■ Input data
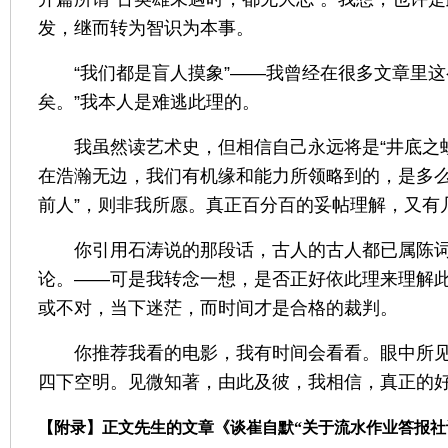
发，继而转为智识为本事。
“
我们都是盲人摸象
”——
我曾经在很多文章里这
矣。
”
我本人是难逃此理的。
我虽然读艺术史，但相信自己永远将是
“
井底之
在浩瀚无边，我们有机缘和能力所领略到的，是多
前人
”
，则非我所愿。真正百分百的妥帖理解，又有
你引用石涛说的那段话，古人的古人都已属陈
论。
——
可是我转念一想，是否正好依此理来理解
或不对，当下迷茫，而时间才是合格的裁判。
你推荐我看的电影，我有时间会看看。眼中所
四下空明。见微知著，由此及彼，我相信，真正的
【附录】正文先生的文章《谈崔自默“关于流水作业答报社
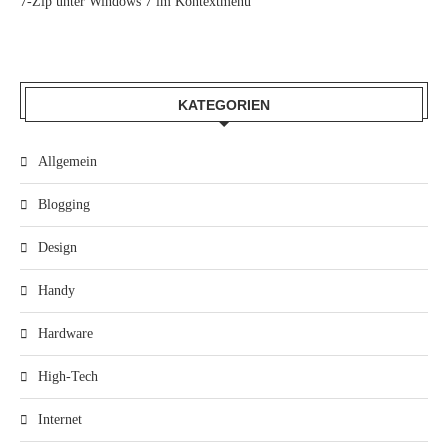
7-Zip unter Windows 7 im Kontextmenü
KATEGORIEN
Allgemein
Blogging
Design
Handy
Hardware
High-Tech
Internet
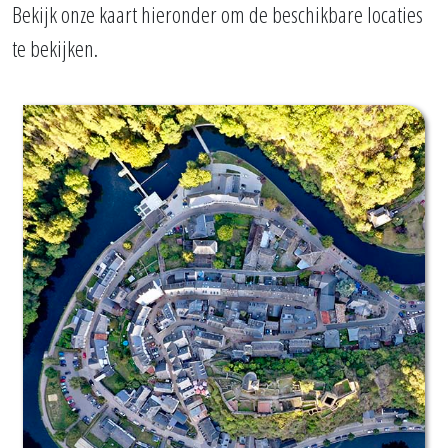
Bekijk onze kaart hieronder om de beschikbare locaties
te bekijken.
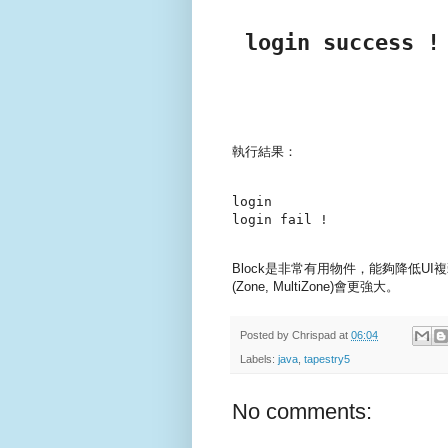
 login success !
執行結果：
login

■ Action item
Skip the images and write out the rest of the listing exactly.

■ Completed task
发，继而转为智识为本事。
“
我们都是盲人摸象
”——
我曾经在很多文章里这
矣。
”
我本人是难逃此理的。
我虽然读艺术史，但相信自己永远将是
“
井底之
在浩瀚无边，我们有机缘和能力所领略到的，是多
前人
”
，则非我所愿。真正百分百的妥帖理解，又有
你引用石涛说的那段话，古人的古人都已属陈
论。
——
可是我转念一想，是否正好依此理来理解
或不对，当下迷茫，而时间才是合格的裁判。
你推荐我看的电影，我有时间会看看。眼中所
四下空明。见微知著，由此及彼，我相信，真正的
【附录】正文先生的文章《谈崔自默“关于流水作业答报社
7-Zip unter Windows 7 im Kontextmenü
KATEGORIEN
Allgemein
Blogging
Design
Handy
Hardware
High-Tech
Internet
Bekijk onze kaart hieronder om de beschikbare locaties
te bekijken.
 login success !
執行結果：
login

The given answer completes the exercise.